### TASK INSTRUCTIONS
Only a number is wanted: how many lines in these records contain the word "coordinates"?

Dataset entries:
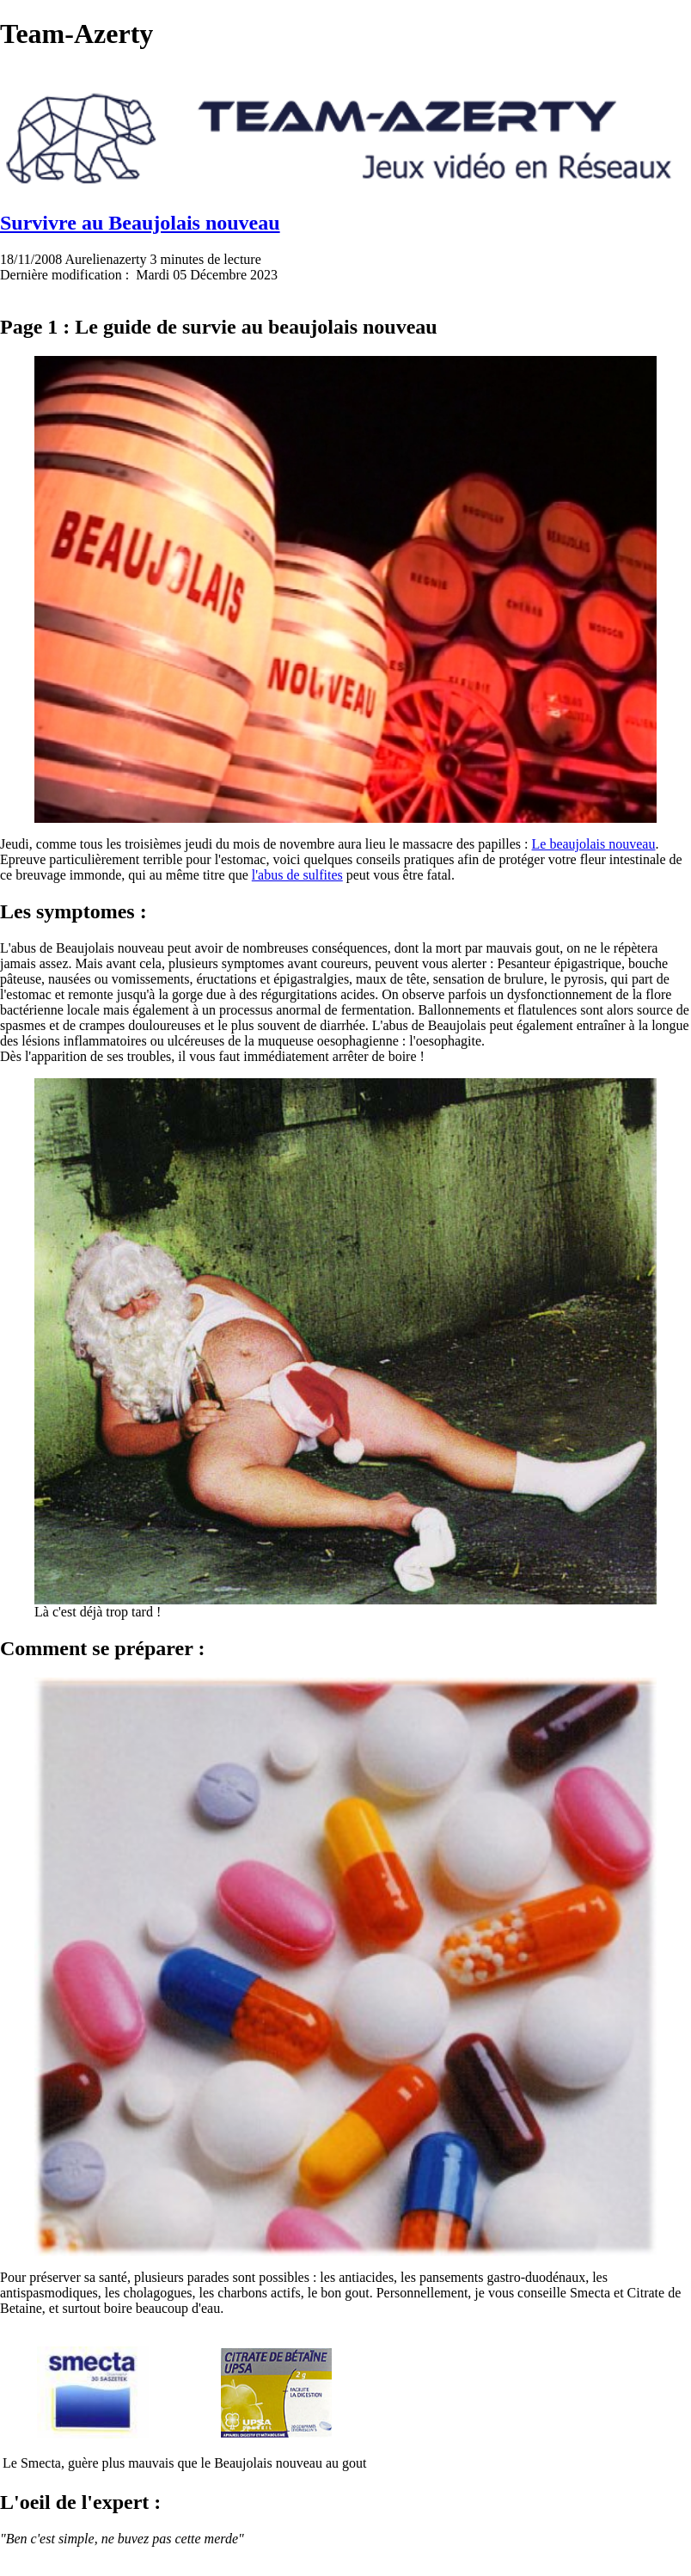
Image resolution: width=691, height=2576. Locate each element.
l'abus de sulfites (297, 875)
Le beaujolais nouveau (594, 844)
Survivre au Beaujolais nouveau (140, 223)
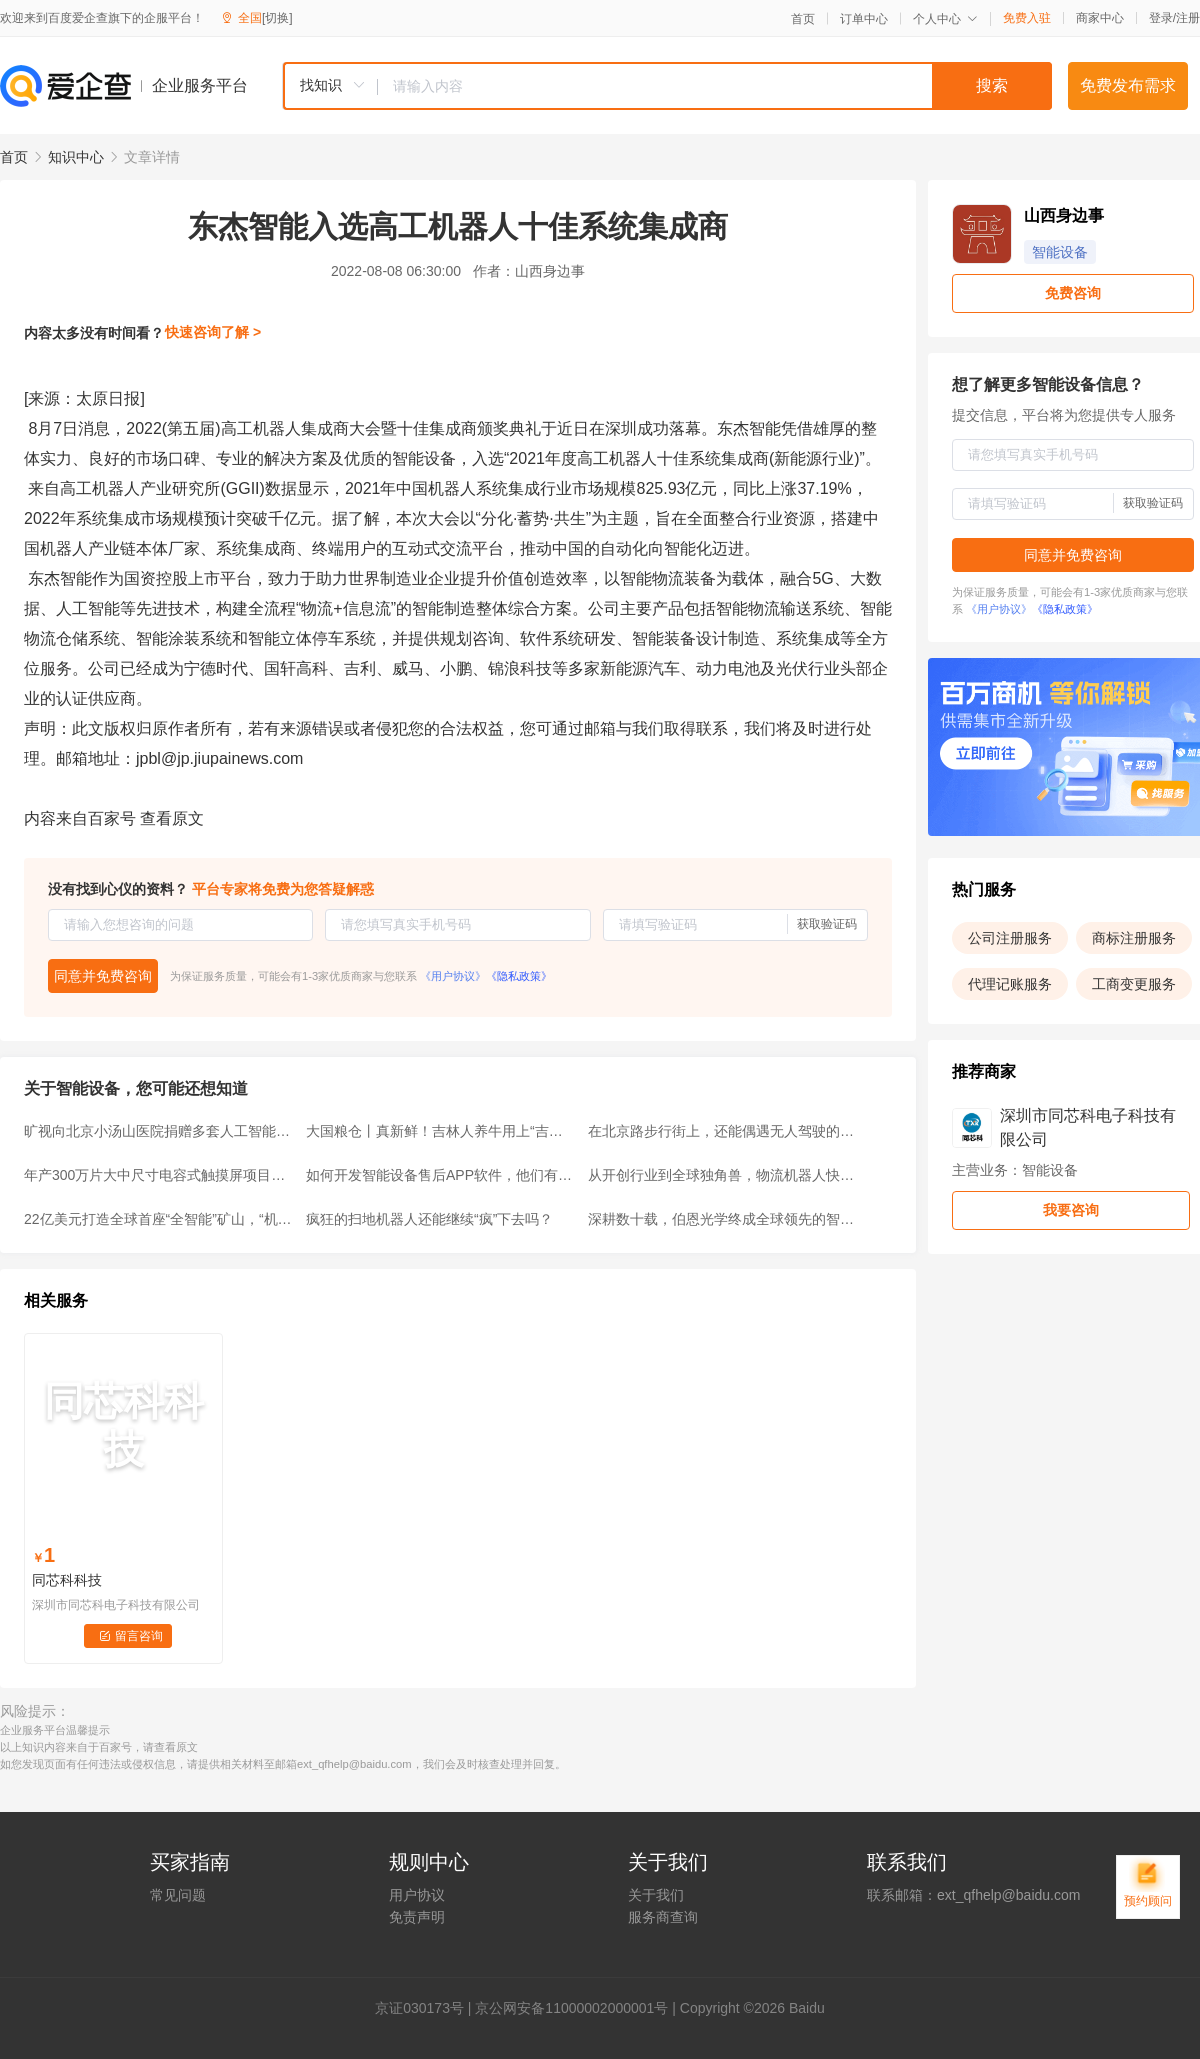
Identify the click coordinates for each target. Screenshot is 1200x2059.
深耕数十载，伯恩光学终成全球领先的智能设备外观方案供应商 (723, 1219)
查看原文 (172, 818)
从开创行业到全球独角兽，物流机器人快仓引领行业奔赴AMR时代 (723, 1175)
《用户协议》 (453, 976)
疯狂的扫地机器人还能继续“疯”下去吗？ (429, 1219)
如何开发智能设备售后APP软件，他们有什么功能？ (441, 1175)
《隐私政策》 (519, 976)
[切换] (277, 18)
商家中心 (1100, 18)
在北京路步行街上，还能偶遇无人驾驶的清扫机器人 (723, 1131)
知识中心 (76, 157)
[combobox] (667, 86)
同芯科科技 (67, 1580)
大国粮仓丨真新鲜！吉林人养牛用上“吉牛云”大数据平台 (441, 1131)
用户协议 (417, 1895)
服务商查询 (663, 1917)
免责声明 (417, 1917)
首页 (803, 19)
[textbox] (715, 86)
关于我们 (656, 1895)
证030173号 (426, 2008)
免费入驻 (1027, 18)
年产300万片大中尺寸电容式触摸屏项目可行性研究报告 (159, 1175)
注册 (1188, 18)
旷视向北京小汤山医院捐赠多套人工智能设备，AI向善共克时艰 (159, 1131)
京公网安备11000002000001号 (571, 2008)
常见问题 (178, 1895)
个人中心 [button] (945, 19)
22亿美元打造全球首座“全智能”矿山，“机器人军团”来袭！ (159, 1219)
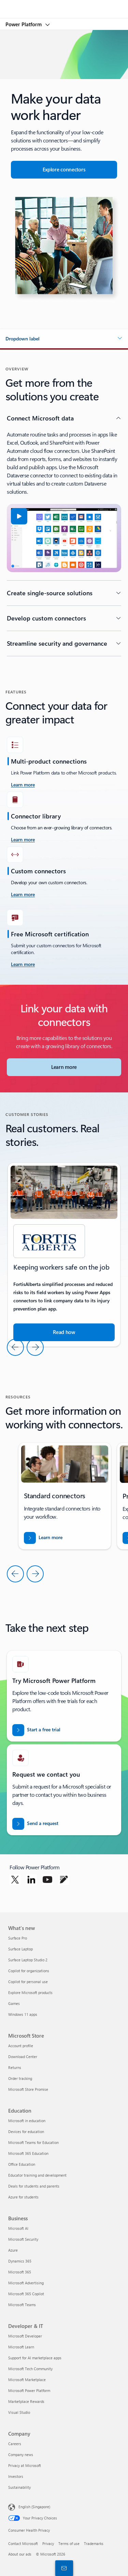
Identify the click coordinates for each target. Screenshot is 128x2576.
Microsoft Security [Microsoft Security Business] (23, 2239)
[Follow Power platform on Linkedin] (31, 1879)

### RESPONSE TO THIS EXERCISE
2